Remit, Capacity and Performance of the OfS

1)   If the university fails to meet the need to have processes to monitor quality (as exemplified in condition B7)

2)   If the university materially fails to meet the established data-related benchmarks and requirements for quality (for example those for student outcomes set out in condition B3) and

3)   If the university needs to report an event set out in regulatory advice 16.

The OfS charges a fee to institutions that are subject to investigation. This creates a perverse incentive for the OfS to extend/increase the number of investigations. However, it should be noted that the OfS has just launched a consultation on this.


Requirements of the Regulators’ Code 

  1. It is long and complex, a total of 220 pages, up from 166 in 2018)
  2. It has not been fully or consistently updated, for example paragraph 30 refers to the data futures project and 2018 in the future tense, although the new data arrangements have been in place since 2022.
  3. In places it seems to be out of date, for example paragraph 33 mentions the Quality Assurance Agency as the designated quality body, although it was established months before the publication of the revised framework that this relationship would end.
  4. It is confusingly presented, for example paragraph 44 is simply missing, whereas paragraph 363 has 28 subclauses.


Financial sustainability of the HE sector


Urgent policy change

In promoting the interests of students and considering the overall sustainability of the HE sector, the OfS should highlight, and seek to mitigate, structural concerns in the UK HE market, particularly where they are deliberately driven by government policy.  One such area is the impact of DfE performance indicators for 16 to 18 years olds, that ask schools and colleges to measure successful applications to Russell Group universities and Oxbridge.

Schools and colleges apply this data for marketing and recruitment purposes, using their students’ progression to Russell Group universities as a measure of their success and reputation. This indicator is therefore driving a disproportionate application interest in Russell Group institutions.

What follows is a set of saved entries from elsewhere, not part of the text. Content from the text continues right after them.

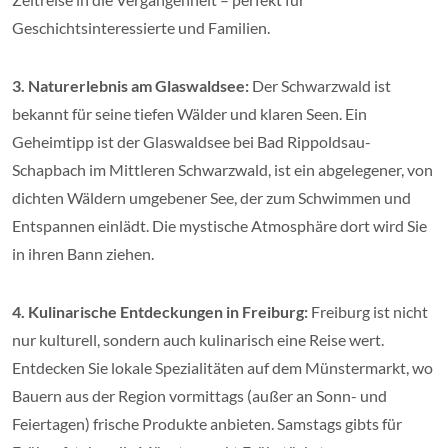
Geschichtsinteressierte und Familien.
3. Naturerlebnis am Glaswaldsee:
Der Schwarzwald ist
bekannt für seine tiefen Wälder und klaren Seen. Ein
Geheimtipp ist der Glaswaldsee bei Bad Rippoldsau-
Schapbach im Mittleren Schwarzwald, ist ein abgelegener, von
dichten Wäldern umgebener See, der zum Schwimmen und
Entspannen einlädt. Die mystische Atmosphäre dort wird Sie
in ihren Bann ziehen.
4. Kulinarische Entdeckungen in Freiburg:
Freiburg ist nicht
nur kulturell, sondern auch kulinarisch eine Reise wert.
Entdecken Sie lokale Spezialitäten auf dem Münstermarkt, wo
Bauern aus der Region vormittags (außer an Sonn- und
Feiertagen) frische Produkte anbieten. Samstags gibts für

The relatively recent removal of the student number cap, and the grade inflation associated with teacher assessed grades, has compounded this disproportionate interest.  As a result, Russell Group university numbers have swelled in recent years, at the expense of non-Russell Group universities like UEA. The increasing polarisation of wealth within the UK HE market is essentially driven by government policy. Many non-Russell Group universities have been forced to make cost savings as a result of falling income.

The Russell Group is a self-selecting, advocacy organisation that promotes only the interests of its paying members. It is not subject to any qualifying measures of quality. UEA is not a Russell Group member, but we outperformed eight of the Russell Group universities in our most recent Research Excellence Framework results. It is deeply flawed for the DfE to be (inadvertently) skewing the HE market by driving more applications to the universities represented by the Russell Group.

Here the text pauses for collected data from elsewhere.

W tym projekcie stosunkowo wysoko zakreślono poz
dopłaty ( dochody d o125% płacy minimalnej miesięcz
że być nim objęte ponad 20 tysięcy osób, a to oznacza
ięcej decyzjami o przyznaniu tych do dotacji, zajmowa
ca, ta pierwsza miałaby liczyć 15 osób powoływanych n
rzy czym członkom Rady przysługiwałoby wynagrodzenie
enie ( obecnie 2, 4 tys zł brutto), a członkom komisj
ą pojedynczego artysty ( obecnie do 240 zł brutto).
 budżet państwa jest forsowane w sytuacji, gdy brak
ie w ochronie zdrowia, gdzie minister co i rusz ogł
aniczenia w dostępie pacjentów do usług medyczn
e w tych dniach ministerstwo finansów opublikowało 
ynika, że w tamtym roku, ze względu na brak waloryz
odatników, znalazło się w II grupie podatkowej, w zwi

UEA is asking the DfE to make a small adjustment to the performance indicators for 16 to 18 years olds. Rather than recording how many students progress to Russell Group universities, the DfE should use independently verified, evidence-based measures of university success and reputation, such as the Times Higher Education rankings based on the Research Excellence Framework and the Teaching Excellence Framework. This small adjustment would mean that schools and colleges would no longer be incentivised to discourage applications to non-Russell Group universities.

Therefore, there is a substantial place-based impact of the DfE promoting Russell Group universities in this way. Cambridge University is the only university in the east of England that is a member of the Russell Group. Effectively the DfE is suggesting that all HE institutions in the east of England are of less value than any in the Russell Group. The DfE must re-rationalise this policy in the context of Lifelong Learning policies and apprenticeships which are likely to drive more local interest in flexible, short-term, non-residential university course offers.

UEA would welcome the opportunity to provide the Committee with further evidence in respect of this area of policy reform.